This project is designed to facilitate the search for datasets on https://www.kaggle.com. By entering a keyword, you can access a repository that displays various related dataset options, allowing you to select the most suitable one for your needs.
Before you begin, make sure you have the following installed:
- Python 3.8 or higher
- Pip (Python package manager)
This file requires the following dependencies to function:
- kaggle.api.kaggle_api_extended (imported as KaggleApi): required to interact with the Kaggle API.

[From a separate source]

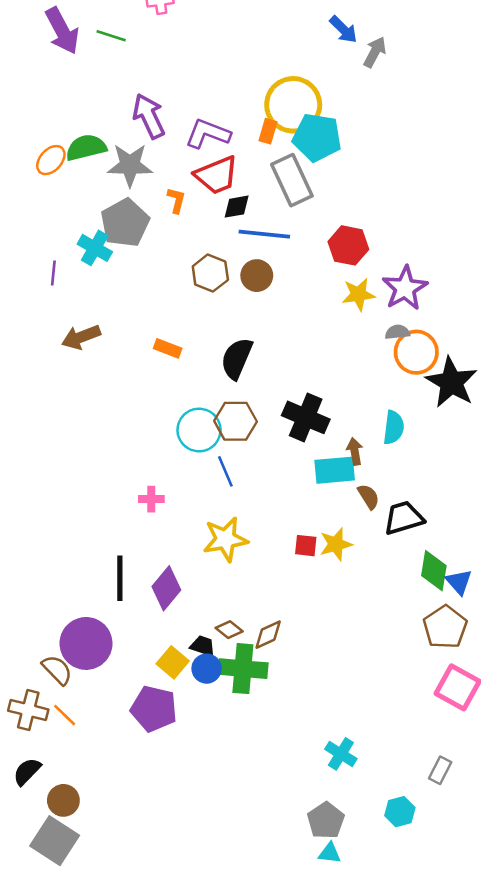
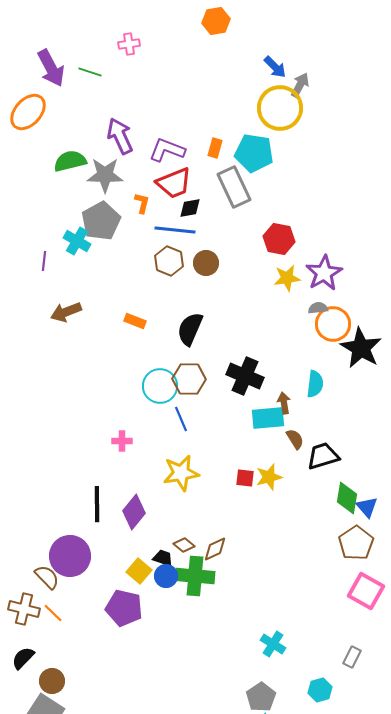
yellow circle: (293, 105) -> (280, 108), moved
orange ellipse: (51, 160) -> (28, 112), moved, size x1.5
blue line: (264, 234) -> (175, 230), moved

- pandas: used for data manipulation and analysis.
- pathlib (imported as Path): useful for handling file and directory paths.
- curses: to create text-based user interfaces (TUIs) in the terminal.
This file depends on the following libraries:
- pandas: for data manipulation and analysis.
- matplotlib.pyplot: for creating visualizations and plots.
- numpy: for numerical calculations and matrix operations.
- sklearn.preprocessing (specifically OrdinalEncoder): for encoding categorical variables ordinally.
- sklearn.linear_model (specifically LinearRegression): to implement linear regression models.
- kaggle_connect: an internal module of the project, defined in the kaggle_connect.py file.
- curses: to create text-based user interfaces (TUIs) in the terminal.
- Search for and download a relevant dataset from Kaggle.
- Select a descriptive variable from the dataset for analysis.
- Calculate the average of the selected values as a statistical measure.
- Assign a name to the descriptive variable
- Create a line chart to visualize the relationship between two variables (X, Y).